DTFSQLite cartridge overview
DTFSQLite cartridge allows to read DTF and AddressBase Premium gazetteers, including full uploads and change only updates.
It supports and requires the following parameters provided in the connection string:
- Data Source – which points to the folder with a collection of DTF or AddressBase Premium csv files followed by the asterisk *, e.g. data source=”C:\GazetteerToUpload\*”
- SQLite Database – which indicates the location of a SQLite database which will be used during merging process. The merging process combines multiple tables into a single gazetteer table.
Please note that:
- It is expected that SQLite Database file does not exist but its directory is already created.
- If the file already exists, it will be deleted.
Format type (DTF or ABP) is automatically determined based on version encoded in the first line of csv files.
Source file upload order
The source files (.csv) are processed in the following order:
- All full upload files are identified
- All COU files older then full uploads are ignored
- Only the newest upload per custodian code is taken for further processing with exception of 9999 custodian code which marks extracts from National Hub. All uploads from National Hub are processed.

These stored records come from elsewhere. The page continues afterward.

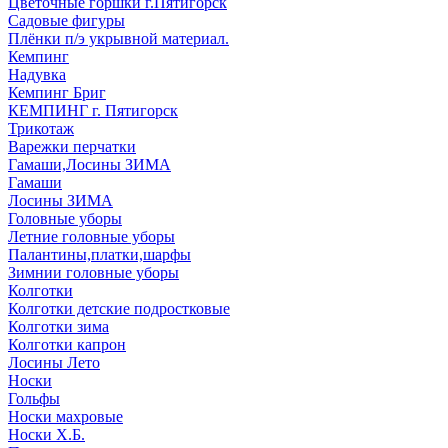
Цветочные горшки г.Пятигорск
Садовые фигуры
Плёнки п/э укрывной материал.
Кемпинг
Надувка
Кемпинг Бриг
КЕМПИНГ г. Пятигорск
Трикотаж
Варежки перчатки
Гамаши,Лосины ЗИМА
Гамаши
Лосины ЗИМА
Головные уборы
Летние головные уборы
Палантины,платки,шарфы
Зимнии головные уборы
Колготки
Колготки детские подростковые
Колготки зима
Колготки капрон
Лосины Лето
Носки
Гольфы
Носки махровые
Носки Х.Б.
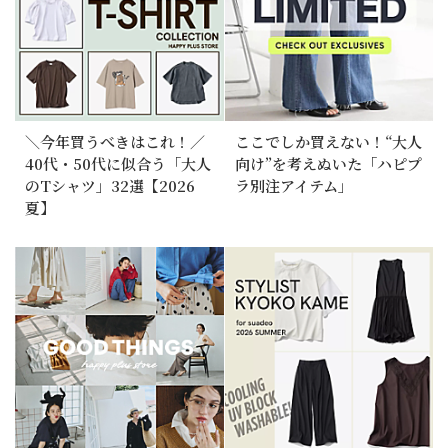
＼今年買うべきはこれ！／
ここでしか買えない！“大人
40代・50代に似合う「大人
向け”を考えぬいた「ハピプ
のTシャツ」32選【2026
ラ別注アイテム」
夏】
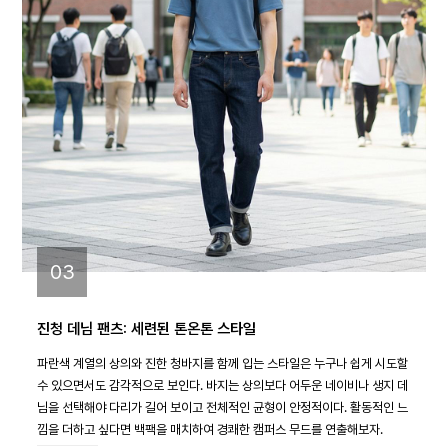
03
진청 데님 팬츠: 세련된 톤온톤 스타일
파란색 계열의 상의와 진한 청바지를 함께 입는 스타일은 누구나 쉽게 시도할
수 있으면서도 감각적으로 보인다. 바지는 상의보다 어두운 네이비나 생지 데
님을 선택해야 다리가 길어 보이고 전체적인 균형이 안정적이다. 활동적인 느
낌을 더하고 싶다면 백팩을 매치하여 경쾌한 캠퍼스 무드를 연출해보자.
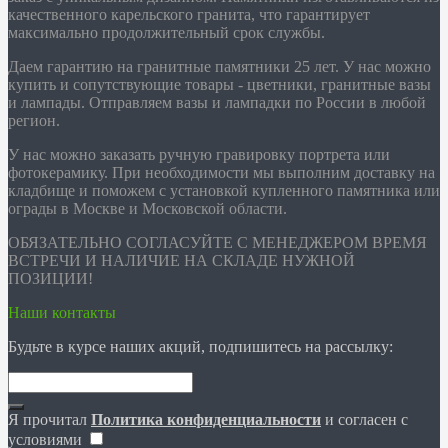
качественного карельского гранита, что гарантирует
максимально продолжительный срок службы.
Даем гарантию на гранитные памятники 25 лет. У нас можно
купить и сопутствующие товары - цветники, гранитные вазы
и лампады. Отправляем вазы и лампадки по России в любой
регион.
У нас можно заказать ручную гравировку портрета или
фотокерамику. При необходимости мы выполним доставку на
кладбище и поможем с установкой купленного памятника или
ограды в Москве и Московской области.
ОБЯЗАТЕЛЬНО СОГЛАСУЙТЕ С МЕНЕДЖЕРОМ ВРЕМЯ
ВСТРЕЧИ И НАЛИЧИЕ НА СКЛАДЕ НУЖНОЙ
ПОЗИЦИИ!
Наши контакты
Будьте в курсе наших акций, подпишитесь на рассылку:
Я прочитал
Политика конфиденциальности
и согласен с
условиями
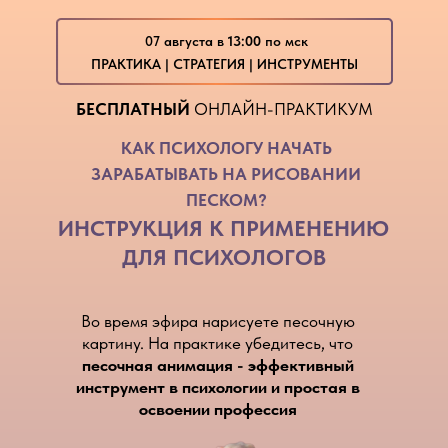
07 августа в
13:00
по мск
ПРАКТИКА | СТРАТЕГИЯ | ИНСТРУМЕНТЫ
БЕСПЛАТНЫЙ
ОНЛАЙН-ПРАКТИКУМ
КАК ПСИХОЛОГУ НАЧАТЬ
ЗАРАБАТЫВАТЬ НА РИСОВАНИИ
ПЕСКОМ?
ИНСТРУКЦИЯ К ПРИМЕНЕНИЮ
ДЛЯ ПСИХОЛОГОВ
Во время эфира нарисуете песочную
картину. На практике убедитесь, что
песочная анимация - эффективный
инструмент в психологии и простая в
освоении профессия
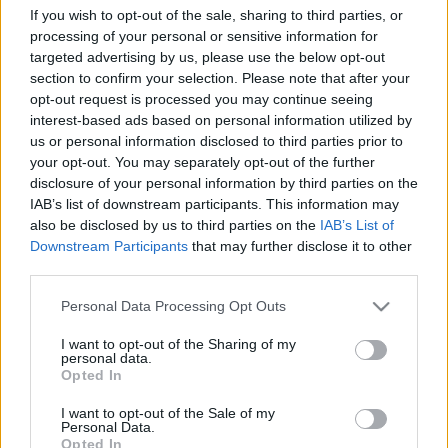
utasoknak, ha a végállomásra érünk további
If you wish to opt-out of the sale, sharing to third parties, or
szép napot - ez igen, ezt így kell csinálni
processing of your personal or sensitive information for
(képzelheted egyébként mennyire unja már
targeted advertising by us, please use the below opt-out
section to confirm your selection. Please note that after your
ennyi év után...). Szintén ugyanezen a
opt-out request is processed you may continue seeing
járaton esett meg velem, másik sofőrrel.
interest-based ads based on personal information utilized by
Szombat késő délután, rohanok ki a
us or personal information disclosed to third parties prior to
buszmegállóba mert késésben voltam.
your opt-out. You may separately opt-out of the further
disclosure of your personal information by third parties on the
Buszom érkezik, nekem esélyem se lett
IAB’s list of downstream participants. This information may
volna elkapni. De! A sofőr lógó nyelvemet
also be disclosed by us to third parties on the
IAB’s List of
látva a megálló után megállt az utcasarkon,
Downstream Participants
that may further disclose it to other
third parties.
kérdőn nézett rám (ezért rohansz öreg?)
majd lelkes bólogatásomra kinyitotta nekem
Please note that this website/app uses one or more Google
Personal Data Processing Opt Outs
az ajtókat és felszedett. El nem tudod
services and may gather and store information including but
not limited to your visit or usage behaviour. You may click to
I want to opt-out of the Sharing of my
képzelni milyen hálás voltam neki.
personal data.
grant or deny consent to Google and its third-party tags to
Opted In
use your data for below specified purposes in below Google
Ugyancsak számtalanszor megesett velem,
consent section.
I want to opt-out of the Sale of my
Personal Data.
hogy garázsjárat állt be a megállóba, a sofőr
Opted In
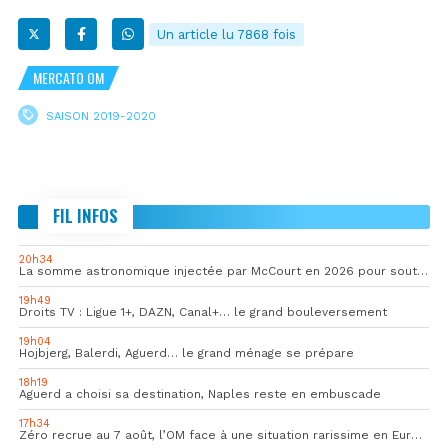
Un article lu 7868 fois
MERCATO OM
SAISON 2019-2020
FIL INFOS
20h34
La somme astronomique injectée par McCourt en 2026 pour soutenir l’OM
19h49
Droits TV : Ligue 1+, DAZN, Canal+… le grand bouleversement
19h04
Hojbjerg, Balerdi, Aguerd… le grand ménage se prépare
18h19
Aguerd a choisi sa destination, Naples reste en embuscade
17h34
Zéro recrue au 7 août, l’OM face à une situation rarissime en Europe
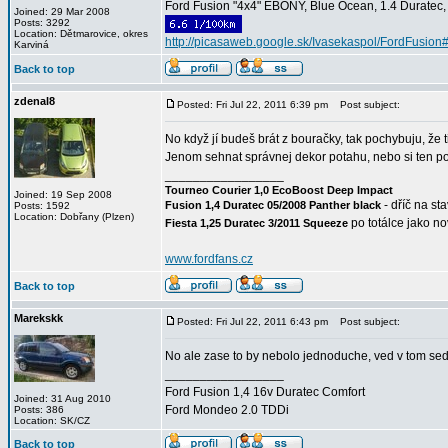
Ford Fusion "4x4" EBONY, Blue Ocean, 1.4 Duratec, C
Joined: 29 Mar 2008
Posts: 3292
Location: Dětmarovice, okres
http://picasaweb.google.sk/Ivasekaspol/FordFusion
Karviná
Back to top
zdenal8
Posted: Fri Jul 22, 2011 6:39 pm
Post subject:
No když jí budeš brát z bouračky, tak pochybuju, že 
Jenom sehnat správnej dekor potahu, nebo si ten po
_________________
Tourneo Courier 1,0 EcoBoost Deep Impact
Joined: 19 Sep 2008
- dříč na st
Fusion 1,4 Duratec 05/2008 Panther black
Posts: 1592
Location: Dobřany (Plzen)
po totálce jako n
Fiesta 1,25 Duratec 3/2011 Squeeze
www.fordfans.cz
Back to top
Marekskk
Posted: Fri Jul 22, 2011 6:43 pm
Post subject:
No ale zase to by nebolo jednoduche, ved v tom seda
_________________
Ford Fusion 1,4 16v Duratec Comfort
Joined: 31 Aug 2010
Ford Mondeo 2.0 TDDi
Posts: 386
Location: SK/CZ
Back to top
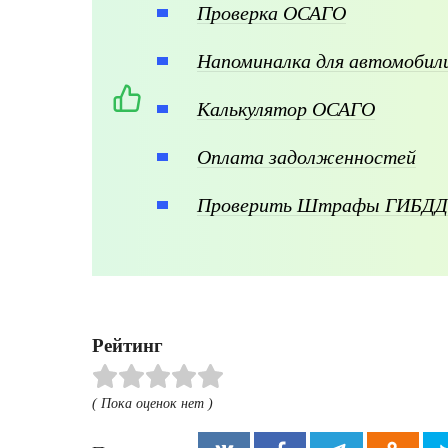
Проверка ОСАГО
Напоминалка для автомоби
Калькулятор ОСАГО
Оплата задолженностей
Проверить Штрафы ГИБДД
Рейтинг
( Пока оценок нет )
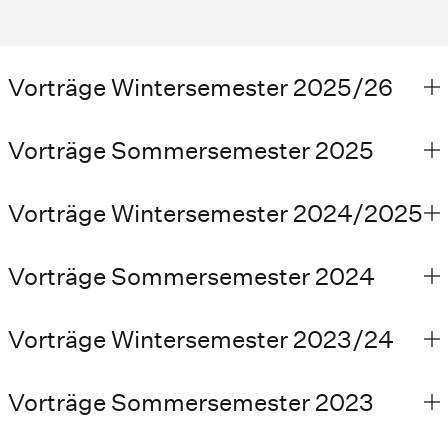
Vorträge Wintersemester 2025/26
Vorträge Sommersemester 2025
Vorträge Wintersemester 2024/2025
Vorträge Sommersemester 2024
Vorträge Wintersemester 2023/24
Vorträge Sommersemester 2023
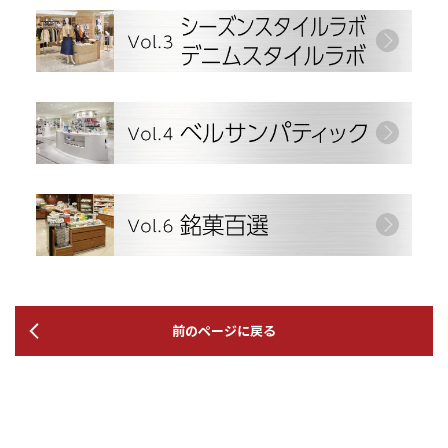
前のページに戻る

- All records from selected files (Full uploads + COUs) are then segregated into appropriate tables.
- All but the newest records are removed from the aforementioned tables.
DTF specific comments
SQLite Database directory will be also used to store missingUprns.txt and missingUsrns.txt which contain lists of UPRNs and USRNs existing in LPI table but missing from Street Descriptors or BLPUs tables.
In addition to fields described in DTF specification, the final gazetteer table contains the following columns:
- CROSS_REFERENCE – contains aggregated XREF_KEY, END_DATE, CROSS_REFERENCE, SOURCE. Individual fields are separated by comma characters and multiple entries are separated by semicolon.
- LOGICAL_STATUS_DESCRIPTION – contains logical status of LPI record as text
- BLPU_CLASS_1ST – contains the first letter of BLPU_CLASS (useful for thematic mapping)
- BLPU_CLASS_2ND – contains the first two letters of BLPU_CLASS (useful for thematic mapping)